Deuxièmement, des contrôles pour les terrains subsidiés, des contrôles obligatoires. Les nouveaux terrains synthétiques avec remplissage de type SBR devront désormais se soumettre à des contrôles qui conditionneront l’octroi de subsides. Les porteurs de projet sont ainsi obligés, depuis mars 2018, de faire analyser par un laboratoire agréé la teneur en métaux lourds et en HAP des matériaux mis en œuvre lors de chaque projet subsidié. Des résultats conformes aux valeurs imposées sont indispensables en vue de la réception provisoire des chantiers, donc de la liquidation des subsides. Les analyses que nous imposons sont réalisées selon trois procédés: 

  • au niveau de la matière sèche, donc les granules en tant que tels;
  • en portant la température de la matière à environ 70 degrés, la température du revêtement pendant les périodes de forte chaleur pouvant atteindre 60 degrés au niveau du sol. Ce test permet de vérifier une éventuelle diffusion des HAP dans l’air ambiant;
  • en liquéfiant la matière, conformément à la méthode d’essai de l’ECHA.

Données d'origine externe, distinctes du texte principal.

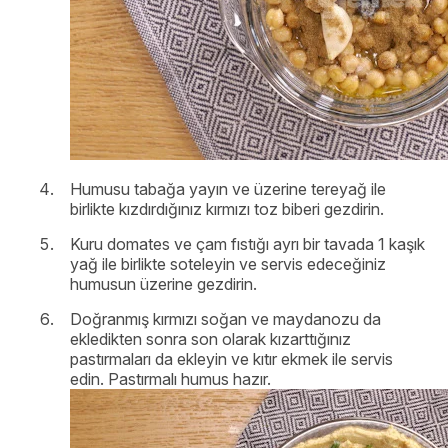
Humusu tabağa yayın ve üzerine tereyağ ile
birlikte kızdırdığınız kırmızı toz biberi gezdirin.
Kuru domates ve çam fıstığı ayrı bir tavada 1 kaşık
yağ ile birlikte soteleyin ve servis edeceğiniz
humusun üzerine gezdirin.
Doğranmış kırmızı soğan ve maydanozu da
ekledikten sonra son olarak kızarttığınız
pastırmaları da ekleyin ve kıtır ekmek ile servis
edin. Pastırmalı humus hazır.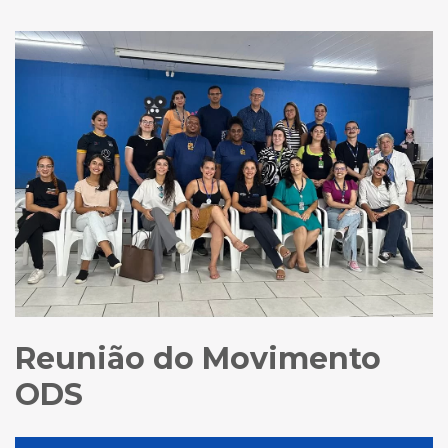
Reunião do Movimento
ODS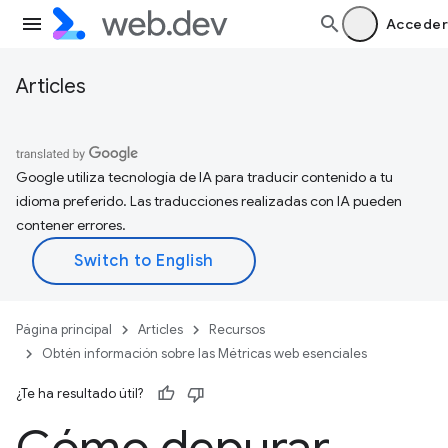
Acceder
Articles
Google utiliza tecnología de IA para traducir contenido a tu
idioma preferido. Las traducciones realizadas con IA pueden
contener errores.
Página principal
Articles
Recursos
Obtén información sobre las Métricas web esenciales
¿Te ha resultado útil?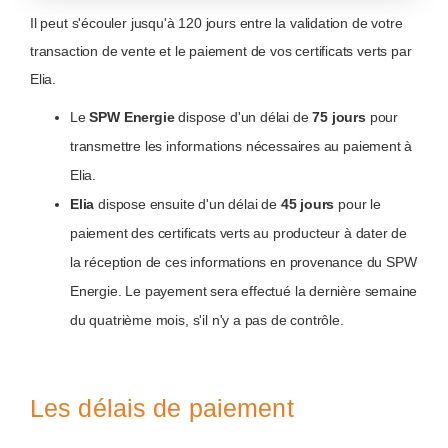
Il peut s'écouler jusqu'à 120 jours entre la validation de votre
transaction de vente et le paiement de vos certificats verts par
Elia.
Le
SPW Energie
dispose d'un délai de
75 jours
pour
transmettre les informations nécessaires au paiement à
Elia.
Elia
dispose ensuite d'un délai de
45 jours
pour le
paiement des certificats verts au producteur à dater de
la réception de ces informations en provenance du SPW
Energie. Le payement sera effectué la dernière semaine
du quatrième mois, s'il n'y a pas de contrôle.
Les délais de paiement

À l’heure actuelle, deux nouveaux terrains ont été contrôlés : celui de Frasnes-lez-Anvaing et celui de Chapelle-lez-Herlaimont. Les résultats se situent en deçà des nouvelles normes qui, je le rappelle, sont de 20 milligrammes par kilogramme, puisque la concentration en HAP qui a été observée est inférieure à 3 milligrammes par kilogramme.

Ensuite, les contrôles pour les terrains non subsidiés seront encouragés via un incitant financier. Compte tenu de mes attributions qui se limitent aux terrains subsidiés, il me tenait toutefois à cœur d’inciter l’ensemble des porteurs de projet à réaliser de telles analyses et à en communiquer les résultats à leurs utilisateurs. 

Un incitant financier sera dès lors mis en place pour la prise en charge de ces contrôles. On estime le prix de ces contrôles à environ 1500 euros et, avec mon administration, je suis en cours d’élaborer un règlement qui permettra de prendre en charge une partie de ce coût. 

Troisièmement, le guide wallon des recommandations qui était également en cours d’élaboration depuis plusieurs mois, comme j’ai déjà pu m’exprimer lors de précédentes questions parlementaires, parallèlement au nouveau cadre normatif et au contrôle précité, un guide de recommandations est prêt. Il fait l’objet actuellement d’une relecture afin de présenter les nombreux conseils de manière didactique, avec des coloris, des pavés pour attirer l’attention de tout un chacun.  Celui-ci s’adressera à l’ensemble des gestionnaires et des utilisateurs de terrain et reprendra l’ensemble des normes à respecter pour la conception, la construction, l’entretien et l’utilisation des terrains ainsi que les mesures d’hygiène de base à prendre après avoir joué sur un terrain synthétique. La volonté est que ce dernier soit accessible à un public large et pas uniquement aux seuls bénéficiaires des subventions wallonnes. Ce guide qui est prêt sera prochainement publié sur le site de la Région wallonne. 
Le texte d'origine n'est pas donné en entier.